Gocious: how senior product leaders should govern AI across a portfolio in 2026
Kevin Jankay published this guide for senior product leaders on April 13, 2026. Where most AI-in-PM writing focuses on individual productivity, this piece addresses organisational strategy: how product leaders should govern AI initiatives across a portfolio rather than managing them as isolated experiments.
The core argument
The guide argues that AI initiatives should compete within the same portfolio prioritisation frameworks as other product investments, not in a separate track with its own budget and reporting. Treating AI as a special category tends to produce projects that are technically interesting but disconnected from measurable business outcomes. According to Deloitte’s 2026 State of AI in the Enterprise study cited in the article, 66% of organisations now report tangible gains from AI adoption — the distinction between those that do and those that don’t is structural alignment, not the quality of the AI tools used.
The portfolio-first framework
The article introduces an evaluation matrix that assesses AI initiatives across multiple strategic dimensions: ROI potential, risk level, scalability, and competitive differentiation. Running initiatives through this matrix before funding decisions prevents the common pattern of approving AI projects based on technical novelty rather than strategic fit.
Roadmapping receives specific attention. Traditional static roadmaps cannot accommodate the pace at which AI capabilities change. The guide recommends adaptive roadmap tools that explicitly model hardware-software dependencies and support scenario planning for regulatory and cost fluctuations. The practical implication is that product leaders need both short-term delivery plans and contingency scenarios for the cases where a key model provider changes pricing or a regulatory requirement shifts.

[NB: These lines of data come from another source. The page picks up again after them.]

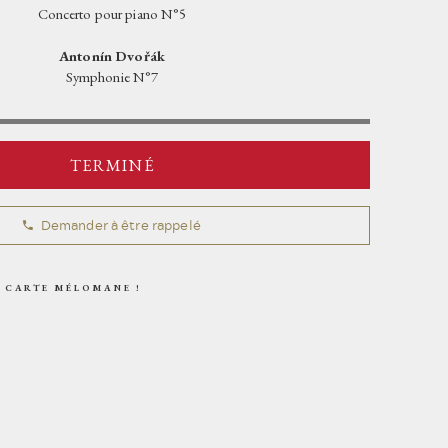
OPÉRA SOLIDAIRE
VISITES
Concerto pour piano N°5
ESPACE PRESSE
CHORALE POPULAIRE
ARCHIVES
Antonín Dvořák
L'ÉQUIPE
Symphonie N°7
MAÎTRISE POPULAIRE
L'ORCHESTRE POPULAIRE
LE BALLET POPULAIRE
TERMINÉ
LE PIANO POPULAIRE
Demander à être rappelé
 CARTE MÉLOMANE !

Governance and risk management
For high-risk AI deployments, the article recommends establishing lightweight review boards rather than relying on informal approval processes. Security and compliance requirements should enter product requirements at the beginning of an initiative, not as a late-stage review. Jankay frames this as continuous feature development — AI safety work is ongoing, not a gate to pass once at launch.
The article also maps AI accountability across leadership levels, from CPO to individual PMs, specifying who owns model selection, data governance, feedback loops, and user-facing AI behaviour. This role distribution prevents the situation where everyone assumes someone else is responsible for AI quality.
Who it is most useful for
Product leaders at VP or director level who are moving past individual AI tool adoption and need a structured approach to managing AI across multiple product lines. The frameworks described are practical enough to apply incrementally, and the governance structures are scaled to organisations that do not yet have a dedicated AI governance function.